**TO DO**
Below are records; reproduce exactly the lines from the one containing "您好，今天是2026年8月7日星期五 农历六" through the end, both included, and only those.

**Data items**

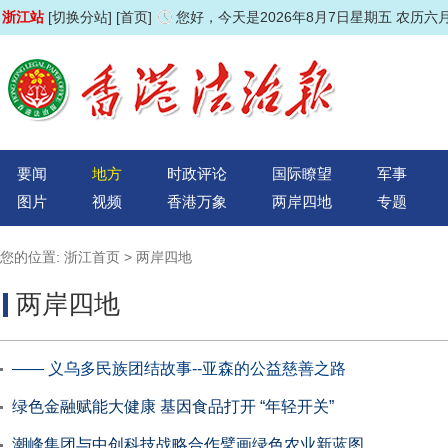
浙江站
[切换分站]
[首页]
您好，今天是2026年8月7日星期五 农历六
要闻
地方
时政评论
国际瞭望
军事
图片
视频
香港万象
两岸四地
专题
您的位置:
浙江首页
>
两岸四地
两岸四地
—— 义乌多民族团结故事--亚森的公益慈善之路
绿色金融赋能大健康 基因食品打开 “年轻开关”
潮峰集团与中创科技战略合作擘画绿色农业新蓝图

**SOLUTION FOR THIS PROBLEM**
您好，今天是2026年8月7日星期五 农历六
要闻
地方
时政评论
国际瞭望
军事
图片
视频
香港万象
两岸四地
专题
您的位置:
浙江首页
>
两岸四地
两岸四地
—— 义乌多民族团结故事--亚森的公益慈善之路
绿色金融赋能大健康 基因食品打开 “年轻开关”
潮峰集团与中创科技战略合作擘画绿色农业新蓝图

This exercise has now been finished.